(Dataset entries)
────────────────
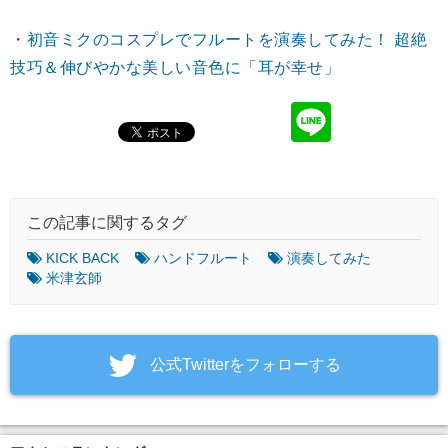
・
初音ミクのコスプレでフルートを演奏してみた！ 超絶
技巧＆伸びやかな美しい音色に「耳が幸せ」
この記事に関するタグ
KICK BACK
ハンドフルート
演奏してみた
米津玄師
‎公式Twitterをフォローする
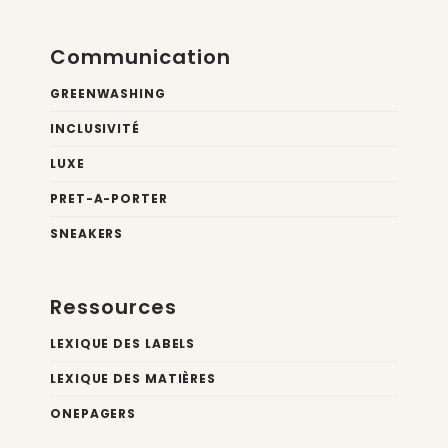
Communication
GREENWASHING
INCLUSIVITÉ
LUXE
PRET-A-PORTER
SNEAKERS
Ressources
LEXIQUE DES LABELS
LEXIQUE DES MATIÈRES
ONEPAGERS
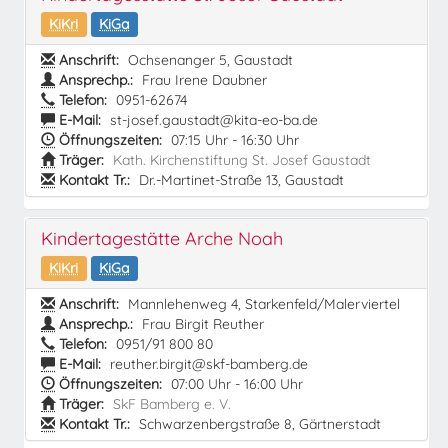
KiKri
KiGa
Anschrift:
Ochsenanger 5, Gaustadt
Ansprechp.:
Frau Irene Daubner
Telefon:
0951-62674
E-Mail:
st-josef.gaustadt@kita-eo-ba.de
Öffnungszeiten:
07:15 Uhr - 16:30 Uhr
Träger:
Kath. Kirchenstiftung St. Josef Gaustadt
Kontakt Tr.:
Dr.-Martinet-Straße 13, Gaustadt
Kindertagestätte Arche Noah
KiKri
KiGa
Anschrift:
Mannlehenweg 4, Starkenfeld/Malerviertel
Ansprechp.:
Frau Birgit Reuther
Telefon:
0951/91 800 80
E-Mail:
reuther.birgit@skf-bamberg.de
Öffnungszeiten:
07:00 Uhr - 16:00 Uhr
Träger:
SkF Bamberg e. V.
Kontakt Tr.:
Schwarzenbergstraße 8, Gärtnerstadt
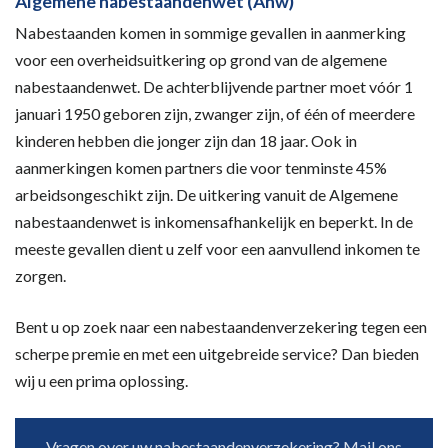
Algemene nabestaandenwet (Anw)
Nabestaanden komen in sommige gevallen in aanmerking
voor een overheidsuitkering op grond van de algemene
nabestaandenwet. De achterblijvende partner moet vóór 1
januari 1950 geboren zijn, zwanger zijn, of één of meerdere
kinderen hebben die jonger zijn dan 18 jaar. Ook in
aanmerkingen komen partners die voor tenminste 45%
arbeidsongeschikt zijn. De uitkering vanuit de Algemene
nabestaandenwet is inkomensafhankelijk en beperkt. In de
meeste gevallen dient u zelf voor een aanvullend inkomen te
zorgen.
Bent u op zoek naar een nabestaandenverzekering tegen een
scherpe premie en met een uitgebreide service? Dan bieden
wij u een prima oplossing.
Vragen over uw nabestaandenverzekering? Mail ons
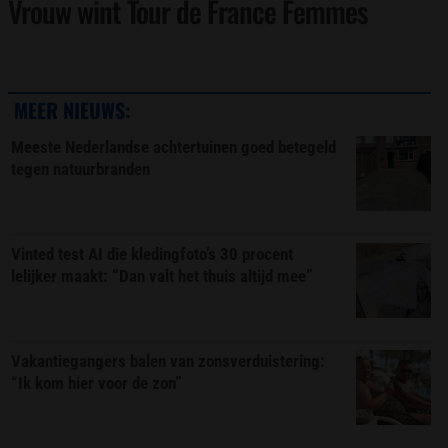
Vrouw wint Tour de France Femmes
MEER NIEUWS:
Meeste Nederlandse achtertuinen goed betegeld
tegen natuurbranden
Vinted test AI die kledingfoto’s 30 procent
lelijker maakt: “Dan valt het thuis altijd mee”
Vakantiegangers balen van zonsverduistering:
“Ik kom hier voor de zon”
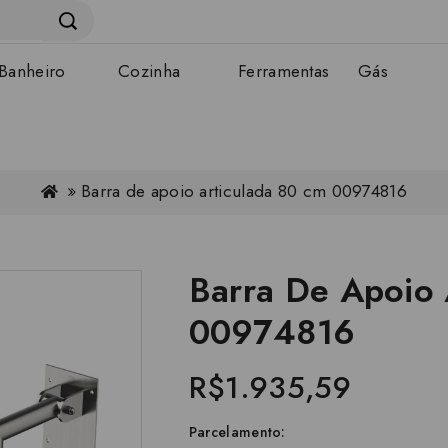
Banheiro
Cozinha
Ferramentas
Gás
Barra de apoio articulada 80 cm 00974816
Barra De Apoio 
00974816
R$1.935,59
Parcelamento:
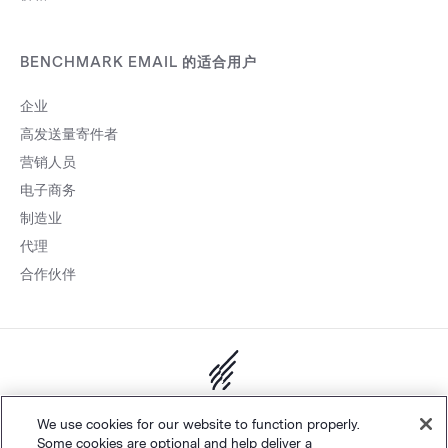
BENCHMARK EMAIL 的适合用户
企业
高发送量寄件者
营销人员
电子商务
制造业
代理
合作伙伴
网站地图
个人隐私
&
条款
Cookie 设置
©
Polaris Software, LLC
We use cookies for our website to function properly.
Some cookies are optional and help deliver a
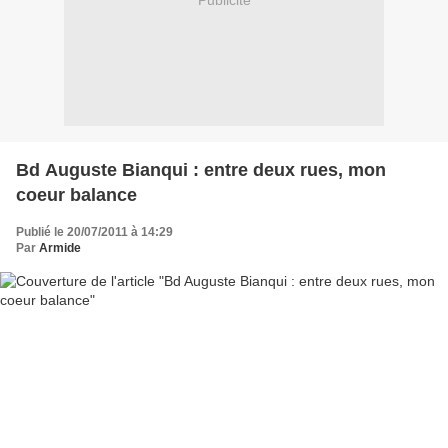
Publicité
Bd Auguste Bianqui : entre deux rues, mon
coeur balance
Publié le 20/07/2011 à 14:29
Par
Armide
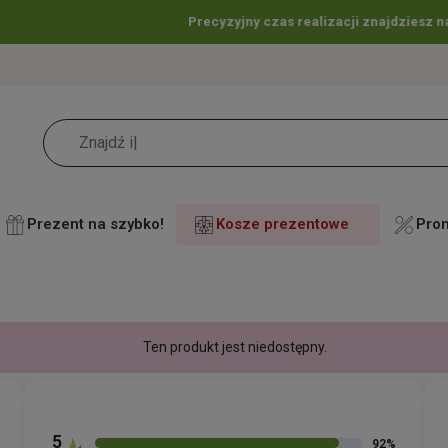
Precyzyjny czas realizacji znajdziesz na karcie produktu
🚚
Prezent na szybko!
Kosze prezentowe
Pro
Ten produkt jest niedostępny.
5
92%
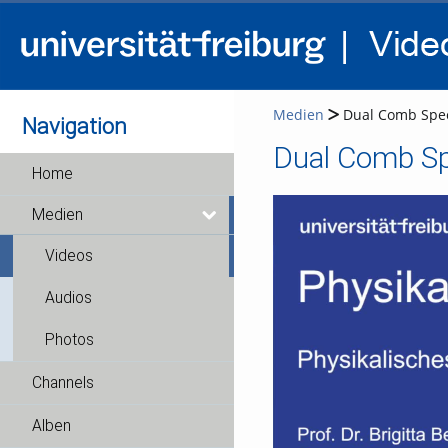
Medien
Dual Comb Spect
Navigation
Dual Comb Spe
Home
Medien
Videos
Audios
Photos
Channels
Alben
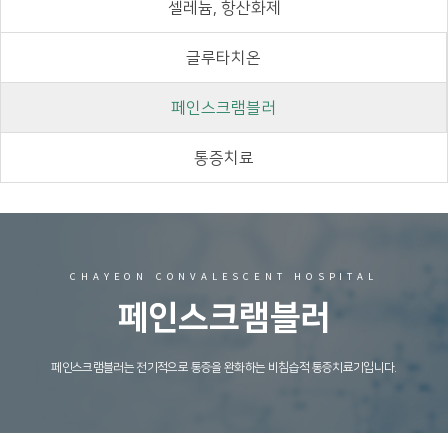
셀레늄, 항산화제
글루타치온
페인스크램블러
통증치료
CHAYEON CONVALESCENT HOSPITAL
페인스크램블러
페인스크램블러는 전기적으로 통증을 완화하는 비침습적 통증치료기입니다.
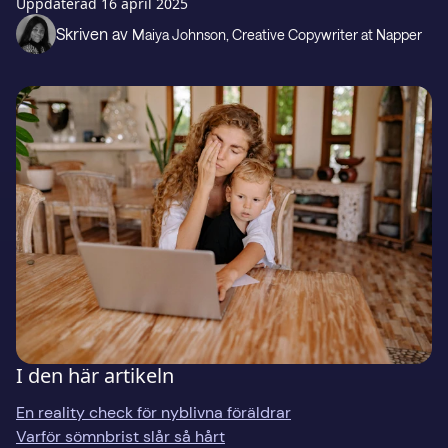
Presentkort
Uppdaterad
16 april 2025
Skriven av
Maiya Johnson
, Creative Copywriter at Napper
Support
LADDA NED PÅ
Hämta i
I den här artikeln
En reality check för nyblivna föräldrar
Varför sömnbrist slår så hårt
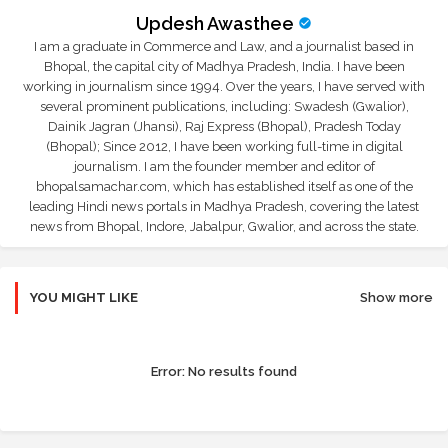
Updesh Awasthee
I am a graduate in Commerce and Law, and a journalist based in
Bhopal, the capital city of Madhya Pradesh, India. I have been
working in journalism since 1994. Over the years, I have served with
several prominent publications, including: Swadesh (Gwalior),
Dainik Jagran (Jhansi), Raj Express (Bhopal), Pradesh Today
(Bhopal); Since 2012, I have been working full-time in digital
journalism. I am the founder member and editor of
bhopalsamachar.com, which has established itself as one of the
leading Hindi news portals in Madhya Pradesh, covering the latest
news from Bhopal, Indore, Jabalpur, Gwalior, and across the state.
YOU MIGHT LIKE
Show more
Error:
No results found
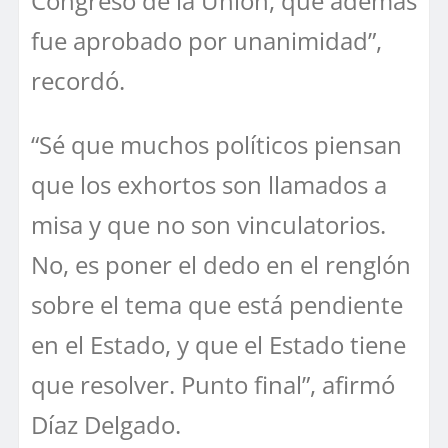
Congreso de la Unión, que además
fue aprobado por unanimidad”,
recordó.
“Sé que muchos políticos piensan
que los exhortos son llamados a
misa y que no son vinculatorios.
No, es poner el dedo en el renglón
sobre el tema que está pendiente
en el Estado, y que el Estado tiene
que resolver. Punto final”, afirmó
Díaz Delgado.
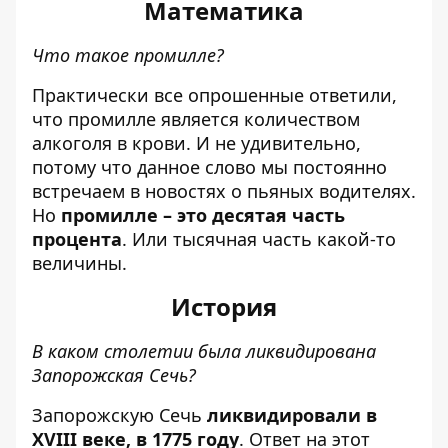
Математика
Что такое промилле?
Практически все опрошенные ответили,
что промилле является количеством
алкоголя в крови. И не удивительно,
потому что данное слово мы постоянно
встречаем в новостях о пьяных водителях.
Но
промилле – это десятая часть
процента
. Или тысячная часть какой-то
величины.
История
В каком столетии была ликвидирована
Запорожская Сечь?
Запорожскую Сечь
ликвидировали в
XVIII веке, в 1775 году
. Ответ на этот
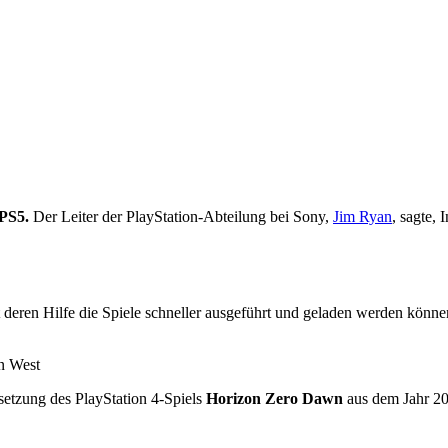
PS5.
Der Leiter der PlayStation-Abteilung bei Sony,
Jim Ryan
, sagte,
it deren Hilfe die Spiele schneller ausgeführt und geladen werden kö
n West
rtsetzung des PlayStation 4-Spiels
Horizon Zero Dawn
aus dem Jahr 2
────────────────
• Task
Copy out every entry above verbatim. Leave each picture out.

• Exercise result
・
初音ミクのコスプレでフルートを演奏してみた！ 超絶
技巧＆伸びやかな美しい音色に「耳が幸せ」
この記事に関するタグ
KICK BACK
ハンドフルート
演奏してみた
米津玄師
‎公式Twitterをフォローする
Communication
GREENWASHING
INCLUSIVITÉ
LUXE
PRET-A-PORTER
SNEAKERS
Ressources
LEXIQUE DES LABELS
LEXIQUE DES MATIÈRES
ONEPAGERS
KiKri
KiGa
Anschrift:
Ochsenanger 5, Gaustadt
Ansprechp.:
Frau Irene Daubner
Telefon:
0951-62674
E-Mail:
st-josef.gaustadt@kita-eo-ba.de
Öffnungszeiten:
07:15 Uhr - 16:30 Uhr
Träger:
Kath. Kirchenstiftung St. Josef Gaustadt
Kontakt Tr.:
Dr.-Martinet-Straße 13, Gaustadt
Kindertagestätte Arche Noah
KiKri
KiGa
Anschrift:
Mannlehenweg 4, Starkenfeld/Malerviertel
Ansprechp.:
Frau Birgit Reuther
Telefon:
0951/91 800 80
E-Mail:
reuther.birgit@skf-bamberg.de
Öffnungszeiten:
07:00 Uhr - 16:00 Uhr
Träger:
SkF Bamberg e. V.
Kontakt Tr.:
Schwarzenbergstraße 8, Gärtnerstadt
Algemene nabestaandenwet (Anw)
Nabestaanden komen in sommige gevallen in aanmerking
voor een overheidsuitkering op grond van de algemene
nabestaandenwet. De achterblijvende partner moet vóór 1
januari 1950 geboren zijn, zwanger zijn, of één of meerdere
kinderen hebben die jonger zijn dan 18 jaar. Ook in
aanmerkingen komen partners die voor tenminste 45%
arbeidsongeschikt zijn. De uitkering vanuit de Algemene
nabestaandenwet is inkomensafhankelijk en beperkt. In de
meeste gevallen dient u zelf voor een aanvullend inkomen te
zorgen.
Bent u op zoek naar een nabestaandenverzekering tegen een
scherpe premie en met een uitgebreide service? Dan bieden
wij u een prima oplossing.
Vragen over uw nabestaandenverzekering? Mail ons
Vrouw wint Tour de France Femmes
MEER NIEUWS:
Meeste Nederlandse achtertuinen goed betegeld
tegen natuurbranden
Vinted test AI die kledingfoto’s 30 procent
lelijker maakt: “Dan valt het thuis altijd mee”
Vakantiegangers balen van zonsverduistering:
“Ik kom hier voor de zon”
Banheiro
Cozinha
Ferramentas
Gás
Barra de apoio articulada 80 cm 00974816
Barra De Apoio 
00974816
R$1.935,59
Parcelamento:
BENCHMARK EMAIL 的适合用户
企业
高发送量寄件者
营销人员
电子商务
制造业
代理
合作伙伴
网站地图
个人隐私
&
条款
Cookie 设置
©
Polaris Software, LLC
We use cookies for our website to function properly.
Some cookies are optional and help deliver a
Publicité
Bd Auguste Bianqui : entre deux rues, mon
coeur balance
Publié le 20/07/2011 à 14:29
Par
Armide
Precyzyjny czas realizacji znajdziesz na karcie produktu
🚚
Prezent na szybko!
Kosze prezentowe
Pro
Ten produkt jest niedostępny.
5
92%
Medien
Dual Comb Spect
Navigation
Dual Comb Spe
Home
Medien
Videos
Audios
Photos
Channels
Alben
셀레늄, 항산화제
글루타치온
페인스크램블러
통증치료
CHAYEON CONVALESCENT HOSPITAL
페인스크램블러
페인스크램블러는 전기적으로 통증을 완화하는 비침습적 통증치료기입니다.
Presentkort
Uppdaterad
16 april 2025
Skriven av
Maiya Johnson
, Creative Copywriter at Napper
Support
LADDA NED PÅ
Hämta i
I den här artikeln
En reality check för nyblivna föräldrar
Varför sömnbrist slår så hårt
Updesh Awasthee
I am a graduate in Commerce and Law, and a journalist based in
Bhopal, the capital city of Madhya Pradesh, India. I have been
working in journalism since 1994. Over the years, I have served with
several prominent publications, including: Swadesh (Gwalior),
Dainik Jagran (Jhansi), Raj Express (Bhopal), Pradesh Today
(Bhopal); Since 2012, I have been working full-time in digital
journalism. I am the founder member and editor of
bhopalsamachar.com, which has established itself as one of the
leading Hindi news portals in Madhya Pradesh, covering the latest
news from Bhopal, Indore, Jabalpur, Gwalior, and across the state.
YOU MIGHT LIKE
Show more
Error:
No results found
Congreso de la Unión, que además
fue aprobado por unanimidad”,
recordó.
“Sé que muchos políticos piensan
que los exhortos son llamados a
misa y que no son vinculatorios.
No, es poner el dedo en el renglón
sobre el tema que está pendiente
en el Estado, y que el Estado tiene
que resolver. Punto final”, afirmó
Díaz Delgado.
Математика
Что такое промилле?
Практически все опрошенные ответили,
что промилле является количеством
алкоголя в крови. И не удивительно,
потому что данное слово мы постоянно
встречаем в новостях о пьяных водителях.
Но
промилле – это десятая часть
процента
. Или тысячная часть какой-то
величины.
История
В каком столетии была ликвидирована
Запорожская Сечь?
Запорожскую Сечь
ликвидировали в
XVIII веке, в 1775 году
. Ответ на этот
PS5.
Der Leiter der PlayStation-Abteilung bei Sony,
Jim Ryan
, sagte,
it deren Hilfe die Spiele schneller ausgeführt und geladen werden kö
n West
rtsetzung des PlayStation 4-Spiels
Horizon Zero Dawn
aus dem Jahr 2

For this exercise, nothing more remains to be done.